Ditopang Sektor Ritel dan Industri, Beras Fortifikasi Siap Masuki Pasar Komersial

Ditopang Sektor Ritel dan Industri, Beras Fortifikasi Siap Masuki Pasar Komersial Kredit Foto: Istimewa
Warta Ekonomi, Jakarta -

Pasar beras fortifikasi di Indonesia dinilai tengah memasuki fase pertumbuhan baru yang krusial. Komoditas yang semula dipandang sebagai program kesehatan masyarakat (public health) kini bertransformasi menjadi sektor ekonomi potensial yang mampu mentransformasi industri penggilingan, memperkuat rantai pasok pertanian, serta membuka pasar di tingkat nasional.

Pelaku usaha ritel, industri, hingga pelaku usaha penggilingan meyakini ekosistem beras yang diperkaya gizi ini telah memiliki fundamental kokoh untuk masuk ke pasar komersial. Sejumlah tantangan yang tersisa saat ini mencakup percepatan adopsi konsumen, perluasan skala distribusi regional, serta penciptaan struktur harga yang lebih efisien.

Direktur Eksekutif Asosiasi Pengusaha Ritel Indonesia (APRINDO), Dasep Suryanto menyatakan sektor ritel siap mendukung ekspansi pasar komersial tersebut, terlepas dari adanya disparitas harga yang saat ini masih memfragmentasi pasar.

"Kami di lini hilir melihat adanya kebingungan pasar karena belum tersedianya referensi harga yang jelas. Di sisi lain, kita ingin menghadirkan produk bergizi yang tetap terjangkau bagi konsumen," ujar Dasep di sela-sela diskusi panel yang bertajuk "Millers for Nutrition: Advancing Fortified Rice in the Commercial Market" di Jakarta, Rabu (24/6/2026).

Saat ini, beras fortifikasi atau beras yang diperkaya gizi di jaringan ritel modern mengusung harga hampir 20-30% di atas harga beras reguler.

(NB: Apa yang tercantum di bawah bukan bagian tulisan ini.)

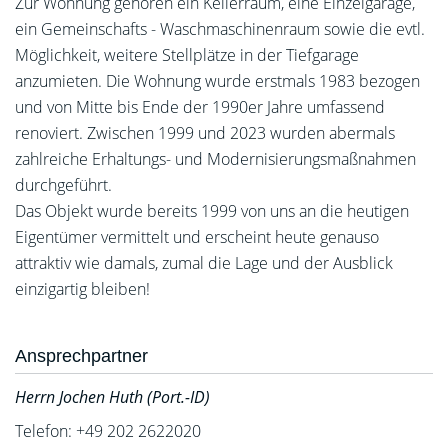
Zur Wohnung gehören ein Kellerraum, eine Einzelgarage,
ein Gemeinschafts - Waschmaschinenraum sowie die evtl.
Möglichkeit, weitere Stellplätze in der Tiefgarage
anzumieten. Die Wohnung wurde erstmals 1983 bezogen
und von Mitte bis Ende der 1990er Jahre umfassend
renoviert. Zwischen 1999 und 2023 wurden abermals
zahlreiche Erhaltungs- und Modernisierungsmaßnahmen
durchgeführt.
Das Objekt wurde bereits 1999 von uns an die heutigen
Eigentümer vermittelt und erscheint heute genauso
attraktiv wie damals, zumal die Lage und der Ausblick
einzigartig bleiben!
Ansprechpartner
Herrn Jochen Huth (Port.-ID)
Telefon: +49 202 2622020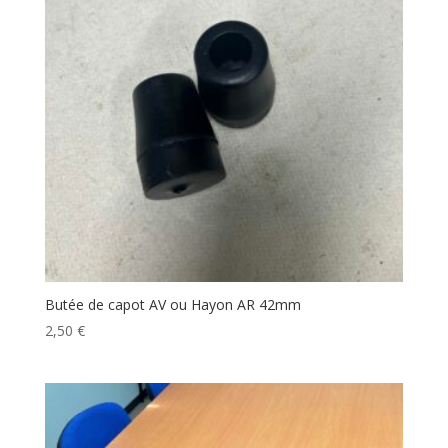
Butée de capot AV ou Hayon AR 42mm
2,50
€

Dasep mengingatkan bahwa tanpa adanya standarisasi harga dan efisiensi jalur distribusi, kesenjangan harga yang lebar ini berisiko memicu distorsi pasar.

Untuk menstabilkan pasar, APRINDO menekankan pentingnya implementasi tiga strategi utama, yakni kejelasan dan kepastian regulasi, efisiensi distribusi langsung dari penggilingan atau RMU ke peritel, serta edukasi konsumen secara berkelanjutan dengan mengoptimalkan jaringan ritel nasional.

Dengan kekuatan jaringan ritel yang tersebar di seluruh Indonesia, APRINDO siap mengambil peran sebagai mitra strategis pemerintah dalam menjembatani kesenjangan informasi tersebut. “Tujuan akhirnya adalah menjamin akses masyarakat terhadap beras bergizi dengan harga terjangkau. Oleh karena itu, aspek regulasi, distribusi, dan edukasi harus berjalan secara bersamaan,” tegas Dasep.

Baca Juga: Amran Klaim Era Prabowo Cetak Rekor Baru Pertanian, dari Harga Pupuk Turun hingga Produksi Beras

Industrialisasi Sektor Hulu

Dari sisi produksi, infrastruktur industri yang menopang komoditas beras fortifikasi menunjukkan tren pertumbuhan. Komisaris PT Pangan Nabati Umbi Nusantara Mirza Muttaqien mengonfirmasi bahwa sektor ini telah melewati ambang batas menuju fase industrialisasi yang matang.

"Pada prinsipnya, berapa pun harga beras yang beredar di pasar, terdapat ruang bagi peningkatan nilai tambah sekitar Rp1.000 per kilogram," ungkap Mirza merujuk pada biaya marjinal untuk penambahan mikronutrien esensial.

"Namun, kalkulasi ini sangat bergantung pada efisiensi produksi dan tingkat utilisasi kapasitas pabrik," tambahnya.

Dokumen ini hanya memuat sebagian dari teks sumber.